Di mata Tuhan yang lebih baik adalah iman bukan persembahan yang diberikan kepada Allah berapa banyak.

Ibrani 11: 4
Iman adalah  dasar dari segala sesuatu yang kita harapkan dan bukti dari segala sesuatu yang tidak kita lihat.

Carilah perkenanan Allah. (Matius 6:33)
Milikilah iman dulu. Masalahnya siapakah yang memiliki iman? Iman tidak pernah keluar dari hati manusia. Iman selalu diberi dahulu. Tidak mungkin orang memiliki iman jika tidak pernah disentuh oleh Alkitab, Gereja Kudus, & Pribadi-pribadi orang percaya. 
Makanya, nekat sekali ketika beriman tetapi tidak pernah menyentuh  Alkitab, Gereja Kudus, & Pribadi-pribadi orang percaya. Orang percaya pasti dekat dengan Alkitab, Gereja Kudus, & Pribadi-pribadi orang percaya, tidak jauh-jauh dari itu.
Doa itu sebuah hidup dengan iman, roh itu tidak kelihatan tetapi ada.

Orang percaya adalah utusan Tuhan di muka bumi ini. 
Orang mau ketemu Tuhan yang dicari adalah gereja. Gereja adalah satu-satunya otoritas Allah di bumi ini sampai selesai nanti

11:2 Sebab oleh imanlah telah diberikan kesaksian kepada nenek moyang kita.
11:3 Karena iman kita mengerti, bahwa alam semesta telah dijadikan oleh firman Allah , sehingga apa yang kita lihat telah terjadi dari apa yang tidak dapat kita lihat.
11:4 Karena iman Habel telah mempersembahkan kepada Allah korban yang lebih baik  dari pada korban Kain. Dengan jalan itu ia memperoleh kesaksian  kepadanya, bahwa ia benar, karena Allah berkenan akan persembahannya  itu dan karena iman ia masih berbicara, sesudah ia mati.


Iman itu diberi oleh Allah, bukan kita yang produksi. Iman yang kita punya adalah imannya Allah. Dengan imanNya Allah kita mampu beriman.
Iman bukan sekedar percaya sesuatu tetapi iman adalah pribadi.

Roma 10 : 17
Jadi, iman timbul dari pendengaran, dan pendengaran oleh firman Kristus.

Apapun yang kita kerjakan tanpa iman tidak akan bisa mencapai Allah.
Unsur Alkitab, Gereja Kudus, & Pribadi-pribadi orang percaya ada. Iman hanya didapat dari sini, tidak ada di tempat lain. Iman tidak di dapat jika kita tidak pernah terluka karena ketiga hal ini.
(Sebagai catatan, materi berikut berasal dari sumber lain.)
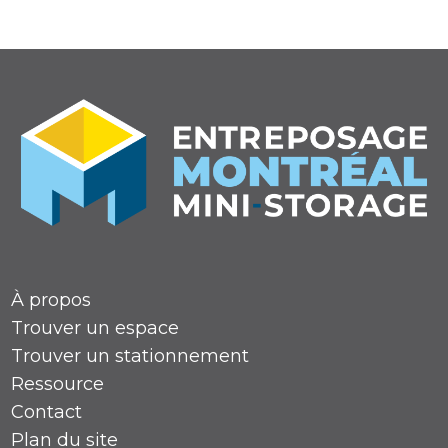
Note de 4,9 étoiles
À propos
Trouver un espace
Trouver un stationnement
Ressource
Contact
Plan du site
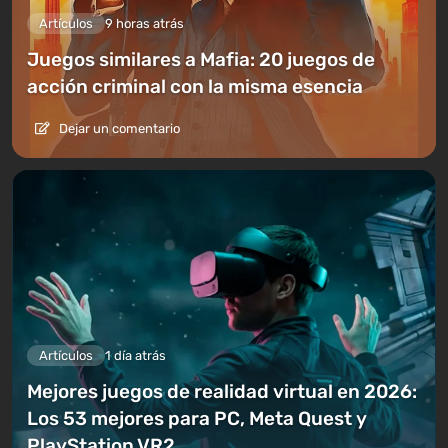
Artículos
9 horas atrás
Juegos similares a Mafia: 20 juegos de
acción criminal con la misma esencia
Dejar un comentario
Artículos
1 día atrás
Mejores juegos de realidad virtual en 2026:
Los 53 mejores para PC, Meta Quest y
PlayStation VR2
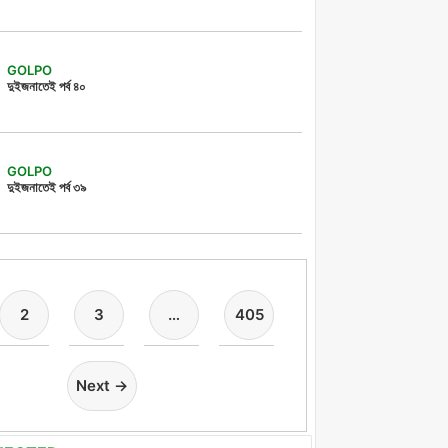
GOLPO
দুইজনাতেই পর্ব ৪০
GOLPO
দুইজনাতেই পর্ব ৩৯
2
3
…
405
Next →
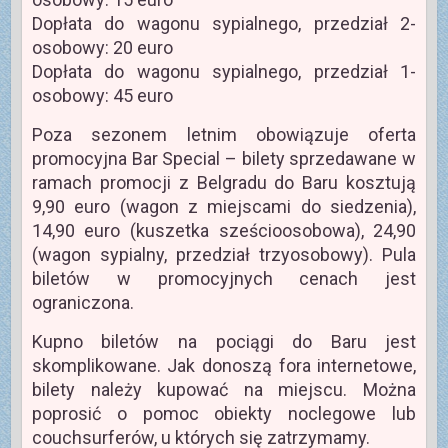
Dopłata do wagonu sypialnego, przedział 2-
osobowy: 20 euro
Dopłata do wagonu sypialnego, przedział 1-
osobowy: 45 euro
Poza sezonem letnim obowiązuje oferta
promocyjna Bar Special – bilety sprzedawane w
ramach promocji z Belgradu do Baru kosztują
9,90 euro (wagon z miejscami do siedzenia),
14,90 euro (kuszetka sześcioosobowa), 24,90
(wagon sypialny, przedział trzyosobowy). Pula
biletów w promocyjnych cenach jest
ograniczona.
Kupno biletów na pociągi do Baru jest
skomplikowane. Jak donoszą fora internetowe,
bilety należy kupować na miejscu. Można
poprosić o pomoc obiekty noclegowe lub
couchsurferów, u których się zatrzymamy.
Kita semua pernah terlukai karena Alkitab, Gereja Kudus, dan orang percaya.

Amsal 6 : 29
Demikian juga orang yang menghampiri isteri sesamanya; tiada seorangpun, yang menjamahnya, luput dari hukuman. 

Indikator beriman bukan harta makin bertambah tetapi dari ketiga hal tersebut. 
Kita sering dilukai oleh Alkitab.Bukan tanpa alasan Alkitab menasihati awasilah dirimu, penglihatanmu, awasilah hatimu. Ada bibit yang merusak kita supaya jatuh.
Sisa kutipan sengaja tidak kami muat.